Covers for maternity and newborn baby expenses, alternate medicines and compassionate visit are some other covers that companies offer.

Which rider or add-on cover to buy: Sanjay Datta, chief (underwriting and claims) at ICICI Lombard General Insurance Company, says one should select an add-on cover keeping in mind factors such as existing plan coverage, family expansion, unplanned expenses, prevention and wellness care needs and so on. For instance, if one is planning to start a family, she can opt for a maternity and newborn baby cover with the floater policy, which provides coverage for delivery expenses and hospitalisation of the baby. However, this cover has a waiting period.

Similarly, salaried employees who are covered by their employer's group policy, can opt for a top-up cover to meet additional expenses. In such a case, it is advantageous to select a top-up plan that guarantees convertibility to a full indemnity at a later stage, as they would require the same on retirement, says Jacob of Apollo Munich. The age, nature of occupation and lifestyle of the insured are important factors to keep in mind while choosing the add-on cover, says Dahiya of PolicyBazaar. For instance, for someone above 50 years of age, having a critical illness cover makes sense. A room rent waiver rider also must be availed for a senior citizen, since chances of hospitalisation are higher.

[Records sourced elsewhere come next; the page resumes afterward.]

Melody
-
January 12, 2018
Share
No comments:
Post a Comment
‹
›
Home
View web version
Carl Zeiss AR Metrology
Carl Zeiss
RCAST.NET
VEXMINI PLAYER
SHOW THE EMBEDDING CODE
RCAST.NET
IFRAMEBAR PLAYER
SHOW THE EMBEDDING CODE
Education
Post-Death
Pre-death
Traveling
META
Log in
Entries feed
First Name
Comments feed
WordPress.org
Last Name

Similarly, if a person has an outdoor job which involves travelling or exposure to dangerous equipment, having a personal accident cover makes sense.

If one is living away from one's family or taking treatment in another city, compassionate visit cover will be beneficial. It covers the cost of air travel by an immediate family member to the place of hospitalisation. Reimbursement for alternative medicine, as an add-on cover or an in-built feature (which some policies offer), will be useful for those who prefer treatments such as ayurveda, homeopathy, naturopathy and other preventive and wellness care.

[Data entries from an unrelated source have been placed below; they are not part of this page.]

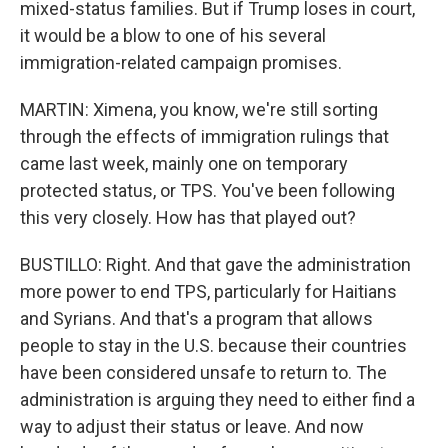
mixed-status families. But if Trump loses in court,
it would be a blow to one of his several
immigration-related campaign promises.
MARTIN: Ximena, you know, we're still sorting
through the effects of immigration rulings that
came last week, mainly one on temporary
protected status, or TPS. You've been following
this very closely. How has that played out?
BUSTILLO: Right. And that gave the administration
more power to end TPS, particularly for Haitians
and Syrians. And that's a program that allows
people to stay in the U.S. because their countries
have been considered unsafe to return to. The
administration is arguing they need to either find a
way to adjust their status or leave. And now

Is add-on cover more expensive: While buying an add-on cover will push up your total premium, one must look at it in the context of the benefit it offers, says Dahiya. "An add-on cover isn't a full fledged policy. It covers a certain specific condition and, hence, the premium attached to the add-on is also not as high as with the health insurance policy."

In case of a 30-year-old, for a sum insured of Rs 5 lakh, a typical increase in the premium paid would be hardly 2.5 per cent for a critical illness add-on cover. Similarly, for a room rent waiver rider, the increment in premium would be approximately 30 per cent. Also, in the case of a family, the premium would vary by the same range. But if you buy a standalone critical illness cover or personal accident cover, the rise in premium can be up to 40 per cent of your health insurance premium.

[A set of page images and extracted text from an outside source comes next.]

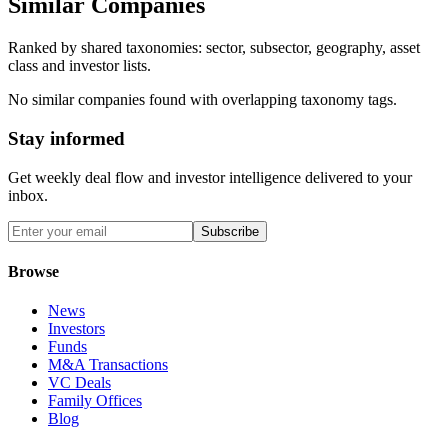
Similar Companies
Ranked by shared taxonomies: sector, subsector, geography, asset
class and investor lists.
No similar companies found with overlapping taxonomy tags.
Stay informed
Get weekly deal flow and investor intelligence delivered to your
inbox.
Subscribe
Browse
News
Investors
Funds
M&A Transactions
VC Deals
Family Offices
Blog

How to port add-on covers: The portability of the add-on covers depend on the new policy to which the customer is porting. If the new policy offers exactly the same add-on covers as in the previous policy, the customer will get the add-ons ported and enjoy continuity benefits. If not, only the base policy will be ported, says Datta. Similarly, if in the new policy the add-on covers are more expensive, the customer will have to bear the expense of the new ported policy and its add-ons, he adds.

The waiting periods for these add-on covers also wary. For instance, fixed benefits covering critical illnesses do not have the usual waiting period of two years but only an initial waiting period of 60-90 days. Hence, while porting, a consumer can avail the benefits from the first day, says Manasije Mishra, CEO of Max Bupa. However, customers will have to undergo medical underwriting as part of the porting process and the insurance company may reject the porting proposal, based on the medical underwriting result.